Laura Hershey: Writer, Poet, Activist, Consultant Rotating Header Image

Does Dartmouth Study Distort Health Spending Data?

In the ongoing health care debate, it seems that we hear more frequently about patients costing too much money, rather than about the vast amounts being hoarded by the profit-hungry corporate insurance system and/or wasted by senseless decisions in both the private and public sector.

A current article in the New York Times describes the findings of a study conducted by Dartmouth health policy researchers, which criticizes hospitals that provide extensive treatments to people who are “dying.” But, as the article points out, the Dartmouth study only included figures relating to patients who did die. It leaves out very sick patients who received treatments and lived, or even got better.

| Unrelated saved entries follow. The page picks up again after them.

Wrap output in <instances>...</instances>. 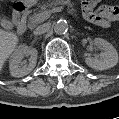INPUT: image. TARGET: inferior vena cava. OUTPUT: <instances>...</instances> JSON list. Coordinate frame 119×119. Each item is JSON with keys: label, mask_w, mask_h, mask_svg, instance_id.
<instances>
[{"label": "inferior vena cava", "mask_w": 119, "mask_h": 119, "mask_svg": "<svg viewBox=\"0 0 119 119\" xmlns=\"http://www.w3.org/2000/svg\"><path fill=\"white\" fill-rule=\"evenodd\" d=\"M49 29H50V24L45 23V24H42V25L36 27L34 30V34L41 35V34L46 33L47 31H49Z\"/></svg>", "instance_id": "1"}]
</instances>
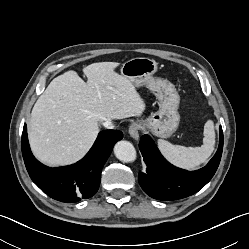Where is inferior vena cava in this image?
<instances>
[{
	"label": "inferior vena cava",
	"mask_w": 249,
	"mask_h": 249,
	"mask_svg": "<svg viewBox=\"0 0 249 249\" xmlns=\"http://www.w3.org/2000/svg\"><path fill=\"white\" fill-rule=\"evenodd\" d=\"M102 125L106 128V129H113L114 128V124L111 120H106L102 123Z\"/></svg>",
	"instance_id": "inferior-vena-cava-1"
}]
</instances>
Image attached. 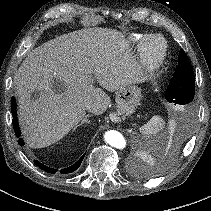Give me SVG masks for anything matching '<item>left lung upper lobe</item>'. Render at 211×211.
<instances>
[{
    "mask_svg": "<svg viewBox=\"0 0 211 211\" xmlns=\"http://www.w3.org/2000/svg\"><path fill=\"white\" fill-rule=\"evenodd\" d=\"M195 94V75L186 53L180 50L178 65L165 92L170 103L190 107Z\"/></svg>",
    "mask_w": 211,
    "mask_h": 211,
    "instance_id": "1",
    "label": "left lung upper lobe"
}]
</instances>
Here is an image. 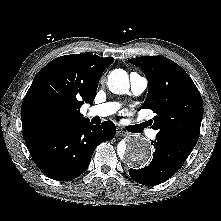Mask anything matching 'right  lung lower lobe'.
<instances>
[{
  "instance_id": "1",
  "label": "right lung lower lobe",
  "mask_w": 221,
  "mask_h": 221,
  "mask_svg": "<svg viewBox=\"0 0 221 221\" xmlns=\"http://www.w3.org/2000/svg\"><path fill=\"white\" fill-rule=\"evenodd\" d=\"M116 133L113 122L102 125L88 122L54 129L25 139L31 157L48 177L70 181L89 166L96 147L111 140Z\"/></svg>"
}]
</instances>
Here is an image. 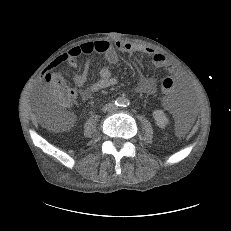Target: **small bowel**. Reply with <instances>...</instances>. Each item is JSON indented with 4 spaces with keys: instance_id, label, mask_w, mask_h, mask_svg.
<instances>
[{
    "instance_id": "1",
    "label": "small bowel",
    "mask_w": 231,
    "mask_h": 231,
    "mask_svg": "<svg viewBox=\"0 0 231 231\" xmlns=\"http://www.w3.org/2000/svg\"><path fill=\"white\" fill-rule=\"evenodd\" d=\"M118 52H123L129 55H133L136 53L147 54L151 57V61L156 67L166 69L169 73H171L174 76L176 82H181L184 80L183 72L179 70L175 64L170 62L164 54L159 53L152 48H141V47L134 46L128 42L118 41L113 44L105 40L87 42L71 48L67 53L59 56L54 61H52L49 64L46 73H50L53 69H55L61 64H66L69 67H76L77 66L76 59L81 55L101 54L104 56L105 60L109 64H114L118 60ZM89 68H90V61H87L82 71H80L74 76L73 81L77 87H82L83 84L85 83ZM99 74H100V78L95 83H93L90 88L81 91L80 96L82 99H88L94 93L113 87L118 84L117 78L113 76L112 71L109 67L107 66L102 67L100 69ZM153 87H154L153 83L149 82L146 84L144 90L145 92H152ZM172 92L169 93L164 92L165 97L163 99V104L167 108H171V102L173 100V97L171 95Z\"/></svg>"
}]
</instances>
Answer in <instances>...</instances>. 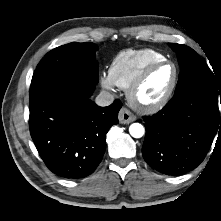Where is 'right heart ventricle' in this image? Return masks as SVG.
<instances>
[{
  "mask_svg": "<svg viewBox=\"0 0 221 221\" xmlns=\"http://www.w3.org/2000/svg\"><path fill=\"white\" fill-rule=\"evenodd\" d=\"M166 59L153 49H128L120 52L111 62L109 76L120 88L128 89L140 72L150 63Z\"/></svg>",
  "mask_w": 221,
  "mask_h": 221,
  "instance_id": "e07e8e85",
  "label": "right heart ventricle"
}]
</instances>
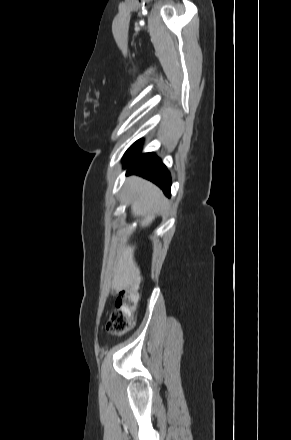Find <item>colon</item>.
<instances>
[{
	"instance_id": "5ec220e1",
	"label": "colon",
	"mask_w": 291,
	"mask_h": 440,
	"mask_svg": "<svg viewBox=\"0 0 291 440\" xmlns=\"http://www.w3.org/2000/svg\"><path fill=\"white\" fill-rule=\"evenodd\" d=\"M139 298V287L136 284L129 285L121 290L117 298V307L111 313L107 330L116 336H122L133 326L134 316Z\"/></svg>"
}]
</instances>
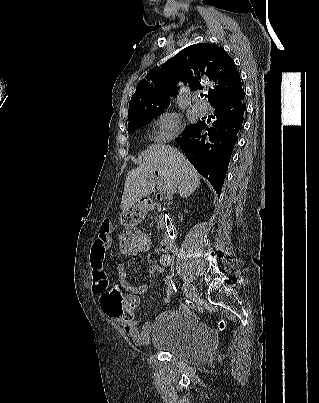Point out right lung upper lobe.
Here are the masks:
<instances>
[{
  "label": "right lung upper lobe",
  "mask_w": 319,
  "mask_h": 403,
  "mask_svg": "<svg viewBox=\"0 0 319 403\" xmlns=\"http://www.w3.org/2000/svg\"><path fill=\"white\" fill-rule=\"evenodd\" d=\"M181 80L192 90L212 86L208 92L211 106L244 94L233 59L219 46L209 43L191 45L150 71L136 88L129 103V122L149 111L169 105Z\"/></svg>",
  "instance_id": "right-lung-upper-lobe-1"
}]
</instances>
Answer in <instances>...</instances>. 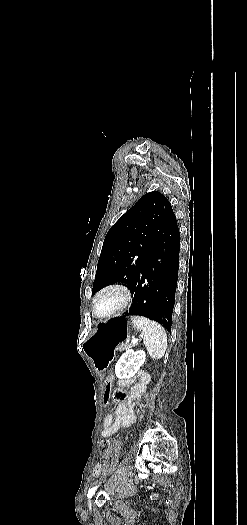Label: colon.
Instances as JSON below:
<instances>
[{
	"instance_id": "1",
	"label": "colon",
	"mask_w": 247,
	"mask_h": 525,
	"mask_svg": "<svg viewBox=\"0 0 247 525\" xmlns=\"http://www.w3.org/2000/svg\"><path fill=\"white\" fill-rule=\"evenodd\" d=\"M116 381H117V378L113 374H108L104 378V383H103L104 390L101 394V399H102L103 405L105 406H108L111 403L110 398L113 395V392H112L113 386L116 383ZM112 445L113 443L109 439L104 440L100 443V452H101V457L103 460H110V451H111Z\"/></svg>"
}]
</instances>
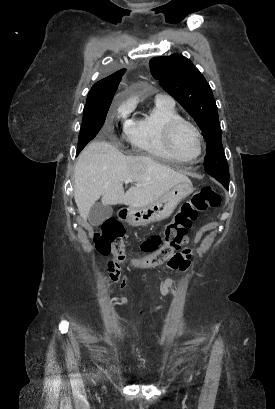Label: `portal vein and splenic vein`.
<instances>
[{"instance_id":"obj_1","label":"portal vein and splenic vein","mask_w":275,"mask_h":409,"mask_svg":"<svg viewBox=\"0 0 275 409\" xmlns=\"http://www.w3.org/2000/svg\"><path fill=\"white\" fill-rule=\"evenodd\" d=\"M125 184H128V182H133L132 178H124ZM138 186H141V184H138Z\"/></svg>"}]
</instances>
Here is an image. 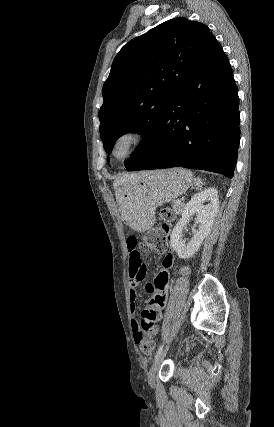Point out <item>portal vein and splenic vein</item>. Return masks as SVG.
<instances>
[{"mask_svg":"<svg viewBox=\"0 0 274 427\" xmlns=\"http://www.w3.org/2000/svg\"><path fill=\"white\" fill-rule=\"evenodd\" d=\"M176 204H181V200H177Z\"/></svg>","mask_w":274,"mask_h":427,"instance_id":"obj_1","label":"portal vein and splenic vein"}]
</instances>
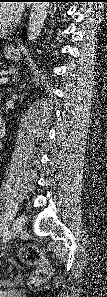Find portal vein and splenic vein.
Wrapping results in <instances>:
<instances>
[{
	"mask_svg": "<svg viewBox=\"0 0 107 297\" xmlns=\"http://www.w3.org/2000/svg\"><path fill=\"white\" fill-rule=\"evenodd\" d=\"M8 82V77H1L0 78V83L1 84H6Z\"/></svg>",
	"mask_w": 107,
	"mask_h": 297,
	"instance_id": "1",
	"label": "portal vein and splenic vein"
}]
</instances>
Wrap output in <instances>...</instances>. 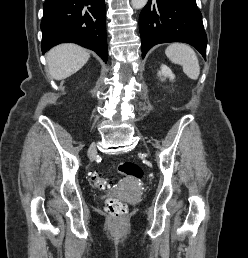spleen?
I'll return each instance as SVG.
<instances>
[{
  "label": "spleen",
  "instance_id": "spleen-1",
  "mask_svg": "<svg viewBox=\"0 0 248 258\" xmlns=\"http://www.w3.org/2000/svg\"><path fill=\"white\" fill-rule=\"evenodd\" d=\"M166 56L175 64L182 65L183 72L192 80H197L200 66L196 53L187 44L173 43L165 50Z\"/></svg>",
  "mask_w": 248,
  "mask_h": 258
}]
</instances>
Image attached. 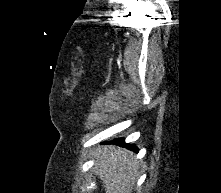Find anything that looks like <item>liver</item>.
Wrapping results in <instances>:
<instances>
[{
	"label": "liver",
	"mask_w": 221,
	"mask_h": 193,
	"mask_svg": "<svg viewBox=\"0 0 221 193\" xmlns=\"http://www.w3.org/2000/svg\"><path fill=\"white\" fill-rule=\"evenodd\" d=\"M96 173L100 177L106 193H132L140 176L139 162L133 152L108 146L94 154Z\"/></svg>",
	"instance_id": "6515ba94"
}]
</instances>
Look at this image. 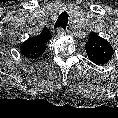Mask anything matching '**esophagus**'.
<instances>
[{
	"instance_id": "esophagus-1",
	"label": "esophagus",
	"mask_w": 118,
	"mask_h": 118,
	"mask_svg": "<svg viewBox=\"0 0 118 118\" xmlns=\"http://www.w3.org/2000/svg\"><path fill=\"white\" fill-rule=\"evenodd\" d=\"M57 35H66L69 33L68 30H63L62 28L57 29L56 31Z\"/></svg>"
}]
</instances>
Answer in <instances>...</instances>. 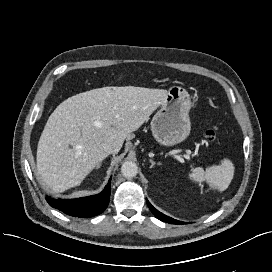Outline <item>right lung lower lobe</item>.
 Returning a JSON list of instances; mask_svg holds the SVG:
<instances>
[{
	"label": "right lung lower lobe",
	"instance_id": "98d812e1",
	"mask_svg": "<svg viewBox=\"0 0 272 272\" xmlns=\"http://www.w3.org/2000/svg\"><path fill=\"white\" fill-rule=\"evenodd\" d=\"M111 178L104 190L97 194L79 199H52L47 197L46 200L50 206L74 217H93L102 213L108 206L111 191Z\"/></svg>",
	"mask_w": 272,
	"mask_h": 272
}]
</instances>
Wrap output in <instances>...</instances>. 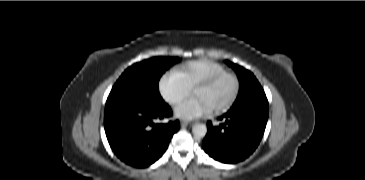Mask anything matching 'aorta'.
<instances>
[{
    "label": "aorta",
    "mask_w": 365,
    "mask_h": 180,
    "mask_svg": "<svg viewBox=\"0 0 365 180\" xmlns=\"http://www.w3.org/2000/svg\"><path fill=\"white\" fill-rule=\"evenodd\" d=\"M192 132L195 137H203L207 132V127L205 124L198 123L192 127Z\"/></svg>",
    "instance_id": "aorta-1"
}]
</instances>
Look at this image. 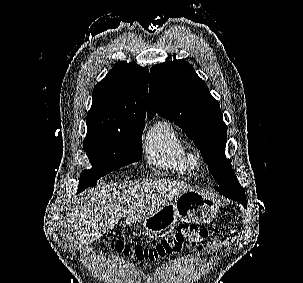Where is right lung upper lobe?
<instances>
[{"label": "right lung upper lobe", "mask_w": 303, "mask_h": 283, "mask_svg": "<svg viewBox=\"0 0 303 283\" xmlns=\"http://www.w3.org/2000/svg\"><path fill=\"white\" fill-rule=\"evenodd\" d=\"M148 93V68L121 61L94 87L87 114L88 130L144 122Z\"/></svg>", "instance_id": "obj_1"}]
</instances>
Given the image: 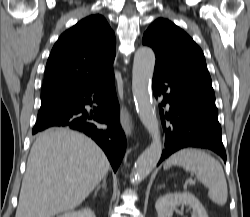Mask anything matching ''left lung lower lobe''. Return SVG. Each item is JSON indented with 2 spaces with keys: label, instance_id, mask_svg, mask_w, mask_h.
<instances>
[{
  "label": "left lung lower lobe",
  "instance_id": "0a47b994",
  "mask_svg": "<svg viewBox=\"0 0 250 217\" xmlns=\"http://www.w3.org/2000/svg\"><path fill=\"white\" fill-rule=\"evenodd\" d=\"M152 88L156 98L163 96L159 112L165 149L159 163L188 147L210 149L226 162L212 83L154 70ZM167 104L169 109L165 111L162 107Z\"/></svg>",
  "mask_w": 250,
  "mask_h": 217
}]
</instances>
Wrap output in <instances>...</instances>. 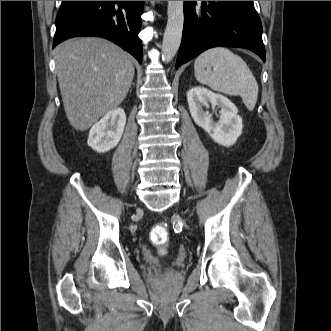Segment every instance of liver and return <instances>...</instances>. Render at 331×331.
<instances>
[{
	"mask_svg": "<svg viewBox=\"0 0 331 331\" xmlns=\"http://www.w3.org/2000/svg\"><path fill=\"white\" fill-rule=\"evenodd\" d=\"M66 117L85 131L125 99L134 77L131 56L108 40L71 38L55 48Z\"/></svg>",
	"mask_w": 331,
	"mask_h": 331,
	"instance_id": "1",
	"label": "liver"
}]
</instances>
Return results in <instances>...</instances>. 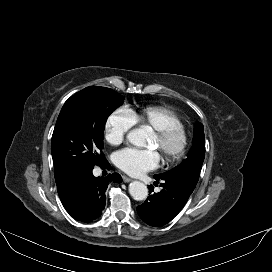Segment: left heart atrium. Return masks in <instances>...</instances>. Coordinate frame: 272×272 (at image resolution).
<instances>
[{
    "label": "left heart atrium",
    "mask_w": 272,
    "mask_h": 272,
    "mask_svg": "<svg viewBox=\"0 0 272 272\" xmlns=\"http://www.w3.org/2000/svg\"><path fill=\"white\" fill-rule=\"evenodd\" d=\"M160 160L154 149L126 148L115 154L116 165L131 175H140L155 168Z\"/></svg>",
    "instance_id": "obj_1"
}]
</instances>
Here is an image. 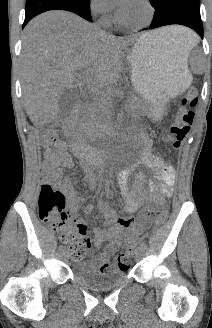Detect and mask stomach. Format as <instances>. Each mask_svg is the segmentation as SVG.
<instances>
[{"instance_id": "stomach-1", "label": "stomach", "mask_w": 212, "mask_h": 328, "mask_svg": "<svg viewBox=\"0 0 212 328\" xmlns=\"http://www.w3.org/2000/svg\"><path fill=\"white\" fill-rule=\"evenodd\" d=\"M130 64L133 86L149 102L154 117L161 114L166 96L183 92L192 80L182 48L167 40L141 37L133 47Z\"/></svg>"}]
</instances>
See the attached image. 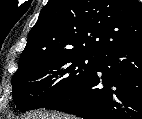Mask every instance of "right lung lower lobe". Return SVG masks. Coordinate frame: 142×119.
I'll return each instance as SVG.
<instances>
[{
  "mask_svg": "<svg viewBox=\"0 0 142 119\" xmlns=\"http://www.w3.org/2000/svg\"><path fill=\"white\" fill-rule=\"evenodd\" d=\"M47 109L84 119H142V40L100 55L95 71Z\"/></svg>",
  "mask_w": 142,
  "mask_h": 119,
  "instance_id": "obj_1",
  "label": "right lung lower lobe"
}]
</instances>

For example, the article describes the case of 71-year-old Salah Putrus, who had a long history of heart failure and was hospitalized in order to be evaluated for a heart transplant. Despite his age, doctors at UCLA Medical Center pursued proactive diagnoses and treatments. “They changed his medicines to reduce the amount of water he was retaining,” the article reports. “They even removed some teeth that could be a potential source of infection. His condition improved so much that more than six months later, Mr. Putrus has remained out of the hospital and is no longer considered in active need of a transplant.”

This is an important corrective to the typical arguments against spending money to treat elderly and sick people. “Because Dartmouth’s analysis focuses solely on patients who have died, a case like Mr. Putrus’s would not show up in its data,” the article explains. “That is why critics say Dartmouth’s approach takes an overly pessimistic view of medicine: if you consider only the patients who die, there is really no way to know whether it makes sense to spend more on one case than another.”

Another study, in fact, demonstrates that in treating people with heart failure, spending more does result in higher rates of recovery. The hospital with the highest rates of spending on heart failure treatment demonstrated one-third fewer deaths six months after an initial hospital stay. This is not futile spending, but rather spending that does what medicine is supposed to do: save lives and improve people’s health. To argue against such spending is ethically indefensible, yet such arguments seem to be gaining ground.

Policymakers need to consider different sources of data when considering expenditure decisions. In the words of one epidemiologist quoted in the Times article, “If you only look at the failures, you miss the benefit.”